Why Data Engineering?
Every AI model, every dashboard, every business insight depends on clean, reliable data pipelines. Data engineers are the architects who build them. SkillCred's Data Engineering stream trains you across the modern data stack in 8 intense, project-driven weeks.
What You'll Build
Solo Project 1 — Multi-Source Data Extractor (Weeks 1–2)
Build a Python pipeline extracting data from 3+ sources (APIs, CSVs, databases), cleaning with Pandas, and loading into a PostgreSQL star schema with quality checks.
Solo Project 2 — Airflow-Orchestrated ETL Pipeline (Weeks 3–4)
Build an Airflow DAG orchestrating extract → Spark transform → validate (Great Expectations) → load, with retry logic and alerting.
Pair Project — Real-Time Streaming Dashboard (Weeks 5–6)
Build a Kafka → Spark Structured Streaming → dbt-managed warehouse → Grafana dashboard. One partner handles ingestion + streaming, the other builds warehouse + visualization.

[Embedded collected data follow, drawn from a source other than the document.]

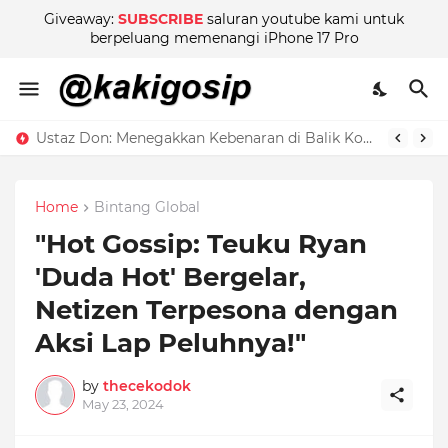
Giveaway:
SUBSCRIBE
saluran youtube kami untuk
berpeluang memenangi iPhone 17 Pro
Ustaz Don: Menegakkan Kebenaran di Balik Kontroversi
Home
Bintang Global
"Hot Gossip: Teuku Ryan
'Duda Hot' Bergelar,
Netizen Terpesona dengan
Aksi Lap Peluhnya!"
by
thecekodok
May 23, 2024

Group Capstone Options (Weeks 7–8)
Choose from: Weather Analytics Platform, E-Commerce Data Warehouse, Social Sentiment Pipeline, Student Analytics Data Lake, or Log Analytics Engine.

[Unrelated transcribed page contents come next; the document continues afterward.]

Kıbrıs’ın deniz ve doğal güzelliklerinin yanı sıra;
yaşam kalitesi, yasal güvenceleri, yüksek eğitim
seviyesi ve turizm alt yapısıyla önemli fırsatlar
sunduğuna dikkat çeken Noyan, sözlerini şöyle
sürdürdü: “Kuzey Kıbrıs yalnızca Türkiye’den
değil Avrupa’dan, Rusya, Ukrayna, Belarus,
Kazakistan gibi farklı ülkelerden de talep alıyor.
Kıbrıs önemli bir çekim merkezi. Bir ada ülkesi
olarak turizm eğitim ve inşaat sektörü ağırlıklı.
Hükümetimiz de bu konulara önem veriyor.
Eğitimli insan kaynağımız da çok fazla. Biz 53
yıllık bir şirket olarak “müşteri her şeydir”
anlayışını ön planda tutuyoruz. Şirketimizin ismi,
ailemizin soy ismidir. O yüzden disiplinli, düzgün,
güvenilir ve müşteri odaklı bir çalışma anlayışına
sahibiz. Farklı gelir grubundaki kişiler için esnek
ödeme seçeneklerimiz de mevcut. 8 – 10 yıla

8-Week Curriculum Overview
| Week | Phase | Key Topics |
|---|---|---|
| 1 | SQL Mastery & Modeling | CTEs, window functions, dimensional modeling, EXPLAIN |
| 2 | Python for DE | OOP, file formats (Parquet, Avro), APIs, Pandas, pytest |
| 3 | ETL/ELT & Orchestration | Airflow DAGs, Great Expectations, CDC, scheduling |
| 4 | Big Data with Spark | RDDs, DataFrames, SparkSQL, PySpark, optimization |
| 5 | Streaming & Real-Time | Kafka, Connect, Schema Registry, Structured Streaming |
| 6 | Warehousing & dbt | Kimball vs Inmon, dbt models, testing, BI integration |
| 7 | Cloud Data Platforms | AWS S3/Glue/Redshift, BigQuery, Delta Lake, governance |
| 8 | Capstone Pipeline & Demo | E2E assembly, monitoring, data lineage, documentation |
Career Outcomes
Graduates are prepared for Data Engineer, ETL Developer, Analytics Engineer, Data Platform Engineer, and Big Data Engineer roles.